Source code for autojob.harvest.harvesters.ddec6
"""DDEC6 charge analysis harvesting utilities.
This module defines the :func:`.get_ddec6_index_map` and
:func:`.harvest_ddec6_results` functions and the :class:`.DDEC6Analysis` class.
:func:`.get_ddec6_index_map` and :func:`.harvest_ddec6_results` can be used
to parse DDEC6 charge data. :class:`.DDEC6Analysis` is the data model for
DDEC6 charge analysis data.
Example:
from pathlib import Path
from autojob.harvest.harvesters.ddec6 import harvest_ddec6_results
outputs = harvest_ddec6_results(Path.cwd())
"""
import json
import logging
import math
from pathlib import Path
from typing import Annotated
from typing import TypeVar
import warnings
import ase
from ase.geometry import geometry
import ase.io
from pydantic import PlainSerializer
from pymatgen.command_line.chargemol_caller import ChargemolAnalysis
from pymatgen.core.periodic_table import Element
from typing_extensions import TypedDict
from autojob import SETTINGS
logger = logging.getLogger(__name__)
DDEC_NET_ATOMIC_CHARGE_FILE = "DDEC6_even_tempered_net_atomic_charges.xyz"
CHGCAR = "CHGCAR"
POSCAR = "POSCAR"
POTCAR = "POTCAR"
logger = logging.getLogger(__name__)
_T = TypeVar("_T")
StringSerialized = Annotated[
_T, PlainSerializer(lambda x: str(x), return_type=str)
]
[docs]
class BondedToDict(TypedDict):
"""Bond order information between a primary atom and another atom.
This dictionary assumes knowledge of the primary atom.
Keys:
index: The index of the non-primary atom.
element: The element of the non-primary atom.
bond_order: The order of the bond between the primary atom and the
atom specified by the ``"index"`` and ``"element"`` keys.
direction: The direction of the bond between the primary atom and the
atom specified by the ``"index"`` and ``"element"`` keys.
spin_polarization: The spin polarization of the bond between the
primary atom and the atom specified by the ``"index"`` and
``"element"`` keys.
"""
index: int
element: StringSerialized[Element]
bond_order: float
direction: tuple[float, float, float]
spin_polarization: float
[docs]
class BondOrders(TypedDict):
"""Bond order information between a "primary" atom and other atoms.
Keys:
element: The element of the "primary" atom to which the bond order
information belongs.
bonded_to: A list of dictionaries with bond order information.
bond_order_sum: The sum of all bond orders between the primary atom and
other atoms.
"""
element: StringSerialized[Element]
bonded_to: list[BondedToDict]
bond_order_sum: float
[docs]
class DDEC6Analysis(TypedDict):
"""DDEC6 analysis data.
Keys:
partial_charges: A list of floats representing the partial charges.
spin_moments: A list of floats representing the first spin moments.
dipoles: A list of floats representing the dipoles.
rsquared_moments: A list of floats representing the second spin moments.
rcubed_moments: A list of floats representing the third spin moments.
rfourth_moments: A list of floats representing the fourth spin moments.
bond_order_dict: A dictionary mapping atomic indices to bond order
dictionaries.

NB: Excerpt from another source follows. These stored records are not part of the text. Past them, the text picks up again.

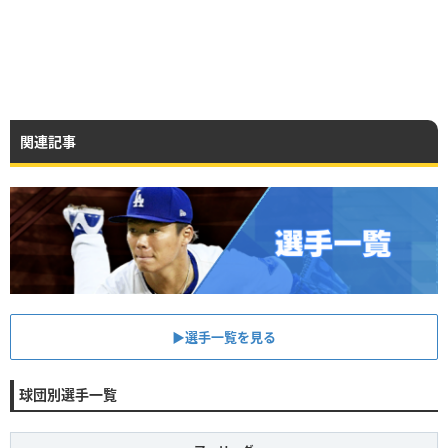
関連記事
▶︎選手一覧を見る
球団別選手一覧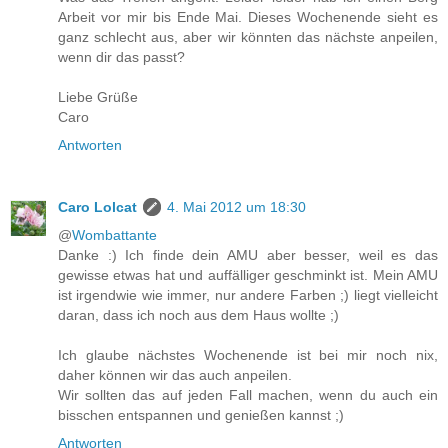
Arbeit vor mir bis Ende Mai. Dieses Wochenende sieht es
ganz schlecht aus, aber wir könnten das nächste anpeilen,
wenn dir das passt?
Liebe Grüße
Caro
Antworten
Caro Lolcat
4. Mai 2012 um 18:30
@
Wombattante
Danke :) Ich finde dein AMU aber besser, weil es das
gewisse etwas hat und auffälliger geschminkt ist. Mein AMU
ist irgendwie wie immer, nur andere Farben ;) liegt vielleicht
daran, dass ich noch aus dem Haus wollte ;)
Ich glaube nächstes Wochenende ist bei mir noch nix,
daher können wir das auch anpeilen.
Wir sollten das auf jeden Fall machen, wenn du auch ein
bisschen entspannen und genießen kannst ;)
Antworten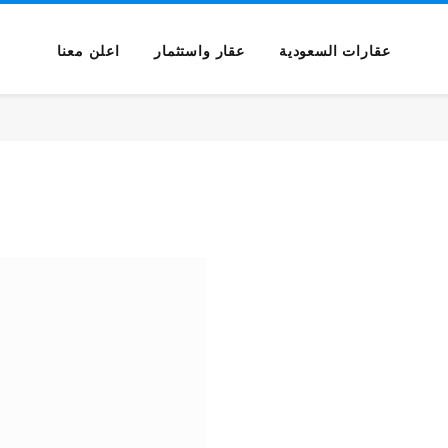
عقارات السعودية
عقار واستثمار
اعلن معنا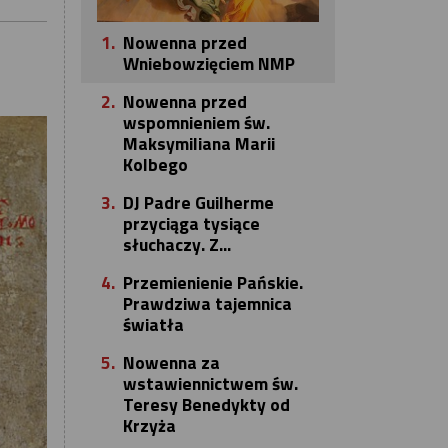
1.
Nowenna przed
Wniebowzięciem NMP
2.
Nowenna przed
wspomnieniem św.
Maksymiliana Marii
Kolbego
3.
DJ Padre Guilherme
przyciąga tysiące
słuchaczy. Z...
4.
Przemienienie Pańskie.
Prawdziwa tajemnica
światła
5.
Nowenna za
wstawiennictwem św.
Teresy Benedykty od
Krzyża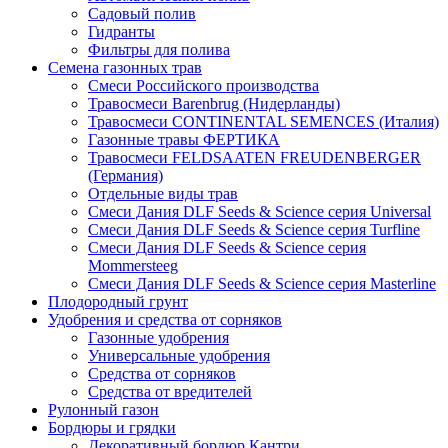
Садовый полив
Гидранты
Фильтры для полива
Семена газонных трав
Смеси Российского производства
Травосмеси Barenbrug (Нидерланды)
Травосмеси CONTINENTAL SEMENCES (Италия)
Газонные травы ФЕРТИКА
Травосмеси FELDSAATEN FREUDENBERGER
(Германия)
Отдельные виды трав
Смеси Дания DLF Seeds & Sciеnce серия Universal
Смеси Дания DLF Seeds & Sciеnce серия Turfline
Смеси Дания DLF Seeds & Sciеnce серия
Mommersteeg
Смеси Дания DLF Seeds & Sciеnce серия Masterline
Плодородный грунт
Удобрения и средства от сорняков
Газонные удобрения
Универсальные удобрения
Средства от сорняков
Средства от вредителей
Рулонный газон
Бордюры и грядки
Декоративный бордюр Кантри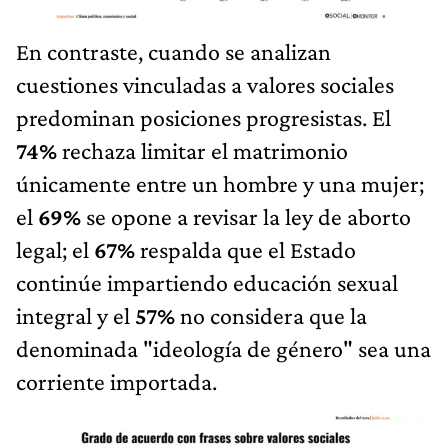
En contraste, cuando se analizan
cuestiones vinculadas a valores sociales
predominan posiciones progresistas. El
74%
rechaza limitar el matrimonio
únicamente entre un hombre y una mujer;
el
69%
se opone a revisar la ley de aborto
legal; el
67%
respalda que el Estado
continúe impartiendo educación sexual
integral y el
57%
no considera que la
denominada "ideología de género" sea una
corriente importada.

Each bond order dictionary maps atomic indices to
bond order information between other atoms. The keys are the
indices of the "primary" atoms mentioned in the class docstrings of
:class:`.BondedToDict` and :class:`.BondOrders`.
"""
partial_charges: list[float]
spin_moments: list[float]
dipoles: list[list[float]]
rsquared_moments: list[float]
rcubed_moments: list[float]
rfourth_moments: list[float]
bond_order_dict: dict[int, BondOrders]
[docs]
def get_ddec6_index_map(src: str | Path, *, tol: float = 1e-3) -> list[int]:
"""Map DDEC6 structure indices to ASE structure indices.
The ASE index of the atom at index i in the DDEC6 structure can be found
as follows:
index_map = get_ddec6_index_map(dir_name)
index = index_map[i]
Args:
src: The directory containing a calculation.
tol: The maximum allowed deviation in atomic positions in Angstroms.
"""
with Path(src, SETTINGS.INPUTS_FILE).open(mode="r", encoding="utf-8") as f:
inputs = json.load(f)
try:
input_atoms_filename = inputs["task_inputs"]["atoms_filename"]
except KeyError:
input_atoms_filename = SETTINGS.INPUT_ATOMS_FILE
ase_atoms = ase.io.read(Path(src, input_atoms_filename))
ase_atoms = (
ase_atoms if isinstance(ase_atoms, ase.Atoms) else ase_atoms[-1]
)
ase_atoms.center() # type: ignore[no-untyped-call]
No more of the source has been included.